En quoi est-ce si important pour le club de disposer d’un tel outil ?

J. G. – Le parcours en centre-ville est un bel atout mais il a vécu et ne peut pas être rénové. C’est notre compétitivité qui est en jeu. En termes de formation au haut niveau, on prend du retard par rapport à Pau ou Torcy. Le nouveau bassin est l’élément clé de notre projet de développement et il doit aussi nous permettre de refaire de l’événementiel d’envergure, type compétitions nationales et internationales. Il est indispensable enfin pour le développement des activités loisirs grand public.

Justement, outre le canoë-kayak, quelles sont les activités qu’on pourra pratiquer sur le bassin ?

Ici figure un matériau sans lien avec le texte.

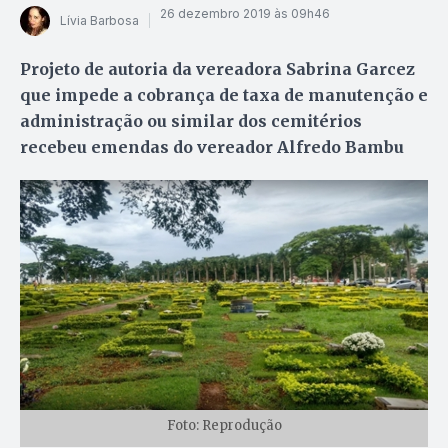
26 dezembro 2019 às 09h46
Lívia Barbosa
Projeto de autoria da vereadora Sabrina Garcez
que impede a cobrança de taxa de manutenção e
administração ou similar dos cemitérios
recebeu emendas do vereador Alfredo Bambu
Foto: Reprodução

J. G. – L’idée générale est de créer au port un véritable pôle des sports de pleine nature rassemblant vélo, randonnées et activités nautiques. Avec le parcours, on va pouvoir mettre des débits différents et faire de nombreuses activités d’eaux vives : canoë-kayak, natation, rafting, bouée, petits bateaux gonflables et il y a en option un module pour une vague à surf. Il sera par ailleurs utilisé par le Service départemental d’incendie et de secours en tant que plateau technique « inondation ».

Quel peut être l’impact du label « Terre de Jeux 2024 » ?

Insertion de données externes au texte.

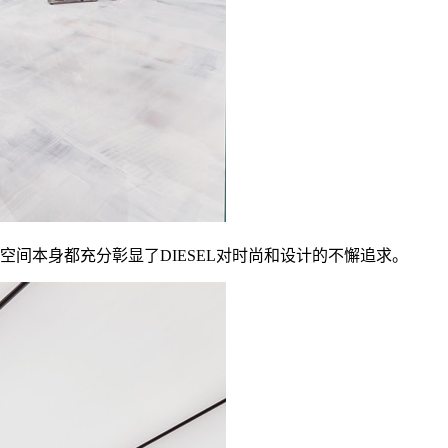
空间本身都充分彰显了DIESEL对时尚和设计的不懈追求。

J. G. – D’abord, je rappelle qu’on ne fait pas le stade d’eaux vives en perspective des Jeux. Le fait que Paris 2024 arrive au même moment, c’est juste la cerise sur le gâteau. Le label « Terre de Jeux » et le fait d’avoir été retenu comme Centre de Préparation permettra la venue d’équipes étrangères pour l’entrainement avant les compétitions, ce qui peut nous permettre d’enclencher une dynamique, de bénéficier d’un coup de projecteur et de montrer qu’à Épinal on sait accueillir des sportifs.

Le futur stade d’eaux vives en chiffres :

  • 3,50 mètres de dénivelé du futur bassin
  • 4 emplois temps plein potentiellement créés
  • 150 tonnes de béton pour la construction du stade
  • 200 mètres de longueur, entre le pont de la République et le barrage de La Gosse
  • 4 000 mètres carrés de plaine préservéspour les activités et les manifestations
  • 90 000 euros : le coût annuel prévisionnel de fonctionnement en électricité
  • 5,7 millions d’euros de budget, dont 3,9 millions d’euros de subventions (collectivités, Centre national du sport, contrat de ruralité, SDIS)
Le parcours sera alimenté par la Moselle grâce à des pompes à vis d’Archimède. L’eau puisée dans la rivière y sera renvoyée. L’activité du site sera préservée et il n’y aura pas besoin de créer d’accès, de bâtiment et de parkings.